Mobile devices are increasingly being brought into enterprises by end-users, yet surprisingly, companies rarely have the same level of security procedures and software in place to protect precious data on smartphones or other mobile devices as they do on their desktop PCs or servers.
Although to date, the amount of malware targeting mobile devices has been less than those aimed at traditional computing devices, there has been an increase in mobile malware in recent years and the trend shows no signs of stopping. Combine this increase with the risk of device loss and theft, and this creates a serious security vulnerability.
To help enterprises reach the necessary levels of security for mobile devices and the sensitive data they access, the mobile industry as a whole must begin shifting towards a complete approach to security and management.
Below are my five top tips for securing mobile devices in the work place.
- Employ mobile security software: Security solutions that feature network access control capabilities can help to enforce compliance with security policies and help to ensure that only secure, policy-compliant devices can access business networks and email servers.
- Use two-factor authentication technology: Most networks require a username and password to identify users, but usernames and passwords can be compromised. Using two-factor authentication technology provides a higher level of security when users log in to the corporate network.

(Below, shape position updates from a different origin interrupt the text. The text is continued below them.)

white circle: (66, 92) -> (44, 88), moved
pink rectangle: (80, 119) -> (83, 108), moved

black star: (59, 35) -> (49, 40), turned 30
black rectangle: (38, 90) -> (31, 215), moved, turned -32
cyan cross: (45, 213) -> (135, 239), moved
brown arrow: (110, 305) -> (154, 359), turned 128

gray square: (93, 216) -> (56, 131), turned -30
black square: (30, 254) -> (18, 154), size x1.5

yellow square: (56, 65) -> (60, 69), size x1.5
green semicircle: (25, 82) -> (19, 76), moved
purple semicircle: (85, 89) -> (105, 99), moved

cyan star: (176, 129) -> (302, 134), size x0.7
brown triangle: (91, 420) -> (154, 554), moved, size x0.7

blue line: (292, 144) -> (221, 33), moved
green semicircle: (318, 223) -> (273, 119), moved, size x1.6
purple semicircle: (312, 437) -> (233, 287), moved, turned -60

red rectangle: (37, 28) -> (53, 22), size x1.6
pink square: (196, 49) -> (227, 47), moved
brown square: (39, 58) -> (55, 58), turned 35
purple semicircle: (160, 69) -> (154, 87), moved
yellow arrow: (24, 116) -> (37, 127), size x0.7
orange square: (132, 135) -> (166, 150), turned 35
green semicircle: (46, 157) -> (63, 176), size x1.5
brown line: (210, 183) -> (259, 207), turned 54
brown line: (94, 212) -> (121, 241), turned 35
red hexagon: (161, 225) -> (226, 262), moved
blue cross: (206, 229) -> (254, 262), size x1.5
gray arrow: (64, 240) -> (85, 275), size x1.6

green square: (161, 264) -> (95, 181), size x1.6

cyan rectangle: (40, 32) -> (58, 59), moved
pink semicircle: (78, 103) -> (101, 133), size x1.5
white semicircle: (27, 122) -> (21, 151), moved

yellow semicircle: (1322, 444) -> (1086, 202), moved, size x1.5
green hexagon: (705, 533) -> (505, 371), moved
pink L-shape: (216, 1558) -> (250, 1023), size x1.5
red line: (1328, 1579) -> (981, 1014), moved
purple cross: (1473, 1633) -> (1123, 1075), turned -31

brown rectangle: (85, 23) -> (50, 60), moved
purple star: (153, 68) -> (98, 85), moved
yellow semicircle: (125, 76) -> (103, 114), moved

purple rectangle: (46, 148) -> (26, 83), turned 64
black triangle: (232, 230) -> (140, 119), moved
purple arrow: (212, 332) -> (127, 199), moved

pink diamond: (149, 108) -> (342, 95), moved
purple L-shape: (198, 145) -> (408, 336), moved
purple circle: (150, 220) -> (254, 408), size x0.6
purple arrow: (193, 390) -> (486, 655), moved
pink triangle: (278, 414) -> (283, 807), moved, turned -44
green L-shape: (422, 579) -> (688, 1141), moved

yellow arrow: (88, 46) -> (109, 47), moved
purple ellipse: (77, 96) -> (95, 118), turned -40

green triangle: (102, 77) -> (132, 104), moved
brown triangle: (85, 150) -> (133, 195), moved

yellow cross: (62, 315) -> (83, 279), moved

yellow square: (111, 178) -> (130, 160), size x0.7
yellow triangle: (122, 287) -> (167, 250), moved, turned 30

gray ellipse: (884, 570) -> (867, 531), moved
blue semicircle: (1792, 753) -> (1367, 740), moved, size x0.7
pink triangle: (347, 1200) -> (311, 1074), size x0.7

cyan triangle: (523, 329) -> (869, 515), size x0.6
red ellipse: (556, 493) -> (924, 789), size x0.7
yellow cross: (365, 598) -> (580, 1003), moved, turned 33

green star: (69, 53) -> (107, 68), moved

Quality authentication technologies extend the same safety measures for when users log in from a mobile device.
- Protect your data from access: Corporate email and data from line of business applications on smartphones often contains intellectual property or information subject to government regulation. The loss or theft of the device exposes sensitive data and may result in financial loss, legal ramifications and brand damage. Strong password/PIN policies prevent unauthorised access to the mobile device and its data. Employing mobile encryption technologies provide an added level of protection for data communicated and stored on mobile devices.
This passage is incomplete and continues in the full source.